I like the fact that Crock reruns are keeping their publication year in the strip now because you can tell exactly the era that created the dated and terrible joke you’re reading. Like, I guess in [squints] 1997, if you were 67-year-old cartoonist, the valence of “computer virus” would be “a thing that might happen to a nerd, which I take to be meaningless as a setback (since nothing that happens on a computer is real) and therefore proof of how soft these dorks are and how ludicrous the thought of one of them joining the Legion would be.” Today, of course, having your PC or phone infected with malware could result in major financial damage or identity theft on the sort of life-ruining level that would make joining the Legion seem like your only option, so this strip definitely hits different today.

Pluggers, 7/6/25

I assume that all of you faithful readers have different long-ago bits of Deep Lore about joshreads dot com ready for quick recall; personally, one of my favorites is how in the summer of 2006 four comics did jokes about how WILD it was that people would PAY EXTRA for jeans that were ALREADY TORN??? Anyway, one of those comics was Pluggers, obviously, and it was a defiant, contemptuous panel of a plugger throwing a pair of torn-up jeans in the garbage to show what he thought of the kids today and their depraved values. Today’s panel instead shows a plugger being humiliated by his own thrift and/or giant ass, with the fact that young people like the torn jeans look mentioned in a value-neutral way, as a comparison by which pluggers frankly suffer.
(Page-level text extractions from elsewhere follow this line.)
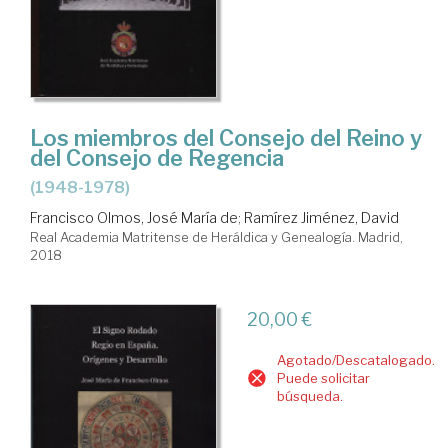
Los miembros del Consejo del Reino y
del Consejo de Regencia
(1948-1978)
Francisco Olmos, José María de
;
Ramírez Jiménez, David
Real Academia Matritense de Heráldica y Genealogía. Madrid,
2018
20,00 €
Agotado/Descatalogado.
Puede solicitar
búsqueda.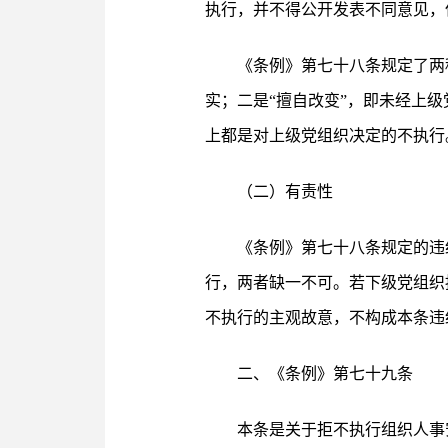
执行，并不得公开发表不同意见，
《条例》第七十八条规定了两
实；二是“擅自改变”，即未经上
上都是对上级党组织决定的不执行
（二）有责性
《条例》第七十八条规定的违
行，两者缺一不可。若下级党组织
不执行的主观故意，不构成本条违
二、《条例》第七十九条
本条是关于拒不执行组织人事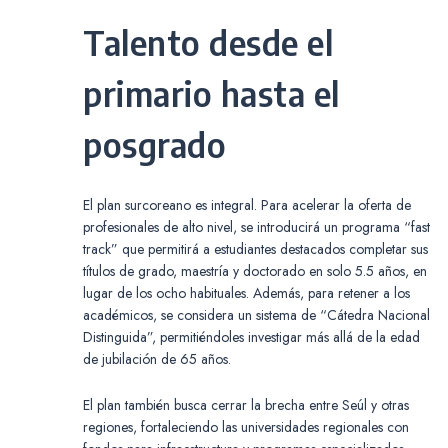
Talento desde el
primario hasta el
posgrado
El plan surcoreano es integral. Para acelerar la oferta de
profesionales de alto nivel, se introducirá un programa “fast
track” que permitirá a estudiantes destacados completar sus
títulos de grado, maestría y doctorado en solo 5.5 años, en
lugar de los ocho habituales. Además, para retener a los
académicos, se considera un sistema de “Cátedra Nacional
Distinguida”, permitiéndoles investigar más allá de la edad
de jubilación de 65 años.
El plan también busca cerrar la brecha entre Seúl y otras
regiones, fortaleciendo las universidades regionales con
Perhaps it makes me a plugger to feel slightly sad that it’s come to this!

Shoe, 7/6/25

Not thrilled about how Roz seems to be openly leering in the first panel here. It’s not just me, right? That’s the face of a woman who hopes to be treated to a story about how this lady and the Shoe had sex at the opera, in front of God and the tenor and everybody?

Blondie, 7/6/25

You know that I rely on Blondie to keep me up to date on what the old people are up to these days, and today’s strip confirms what I’m hearing from other sources: what the old people are into these days is pickleball.

Panel from The Lockhorns, 7/6/25

The Lockhorns aren’t into pickleball, though! Just more proof that they are, in fact, millennials.